I recently completed an AppSense implementation for a XenApp 6 farm running on VMware vSphere. XenApp 6 servers that were running Microsoft Windows 2008 R2 which were being provisioned via Citrix provisioning servers. The profile management strategy we chose for this was AppSense’s Environment Manager sitting on top of a mandatory profile solution. The mandatory profile would be the vehicle for us to populate the initial settings while AppSense would capture user settings and lay them back in as needed.
Throughout the engagement we hit the normal bumps in the road expected during a complex software implementation but I did hit 2 particular AppSense specific issues that I think deserve a quick write up. I couldn’t really find any information on the web related to these so I figured I would pop it up on the blog. Unfortunately, their KB was also not very helpful. Support was great and without them, I might still be searching for solutions.
The first involves a bug where the AppSense agent puts the Mandatory Profile into a Roaming state during login but then *OCCASIONALLY* fails to flip it back which causes it to overwrite the mandatory profile. Since the windows servers mistakenly thinks that the profile is roaming, it tries to write it back to the ‘source’ which is the main mandatory profile. Normal users would only have read writes to the directory but when an admin logged in, it would write back and update the system. This would screw up profile permissions and litter it with user keys that we did not want in a shared profile. When the next user logged in, all sorts of weird application issues would crop up due to the ‘busted’ mandatory profile. Since the box was a provisioned server, everything would sort of straighten itself out after a reboot which made diagnosis even more sketchy. Once we determined the problem, the workaround we came up with was to remove ALL MODIFY writes to the mandatory profile directory from everyone except one account and that one user account is explicitly denied access to the AppSense User Personalization features which prevents it from doing it’s voodoo. Clearly, an ACTUAL fix from AppSense would be appreciated but for now this workaround serves it’s purpose.
The second one was just a weird fluke. During some routine User Personalization modifications, an entry for HKU\Mandy\Software\Microsoft\... found its way into an exclusion list in the console.
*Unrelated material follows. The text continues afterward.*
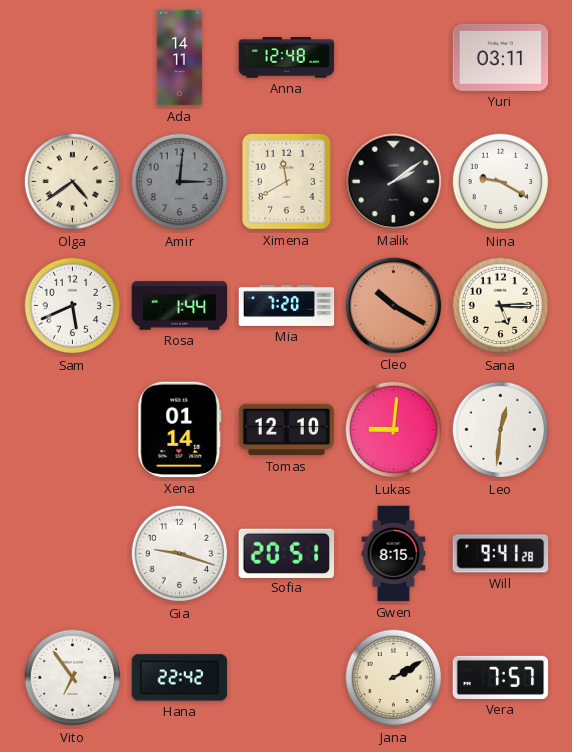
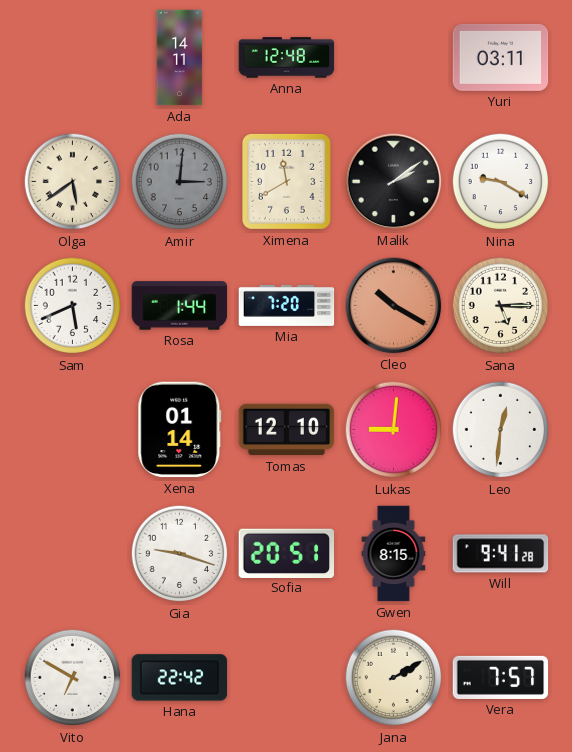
Olga: 4:39 -> 5:39
Vito: 6:54 -> 6:50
Mandy is typically the key name we use when loading up the mandatory profile and making modifications to it. Once this errant value found it’s way onto the system, the AppSense AGENTS on all end points (XenApp Servers) began crashing in each session as users logged in. During login, the entire configuration is sent down to the agent which then parses it for relevant data. I can only assume that it was only expecting HKCU or HKLM type data so the HKU completely freaked it out and burst it into flames. Eventually, the value was found and a simple change back to HKCU fixed the issue. During the time with the error though, AppSense was rendered useless and all user personalization settings were trapped in the DB. L
That’s the short and long of it. Google, Bing and Yahoo; come index this and help someone out of a jam.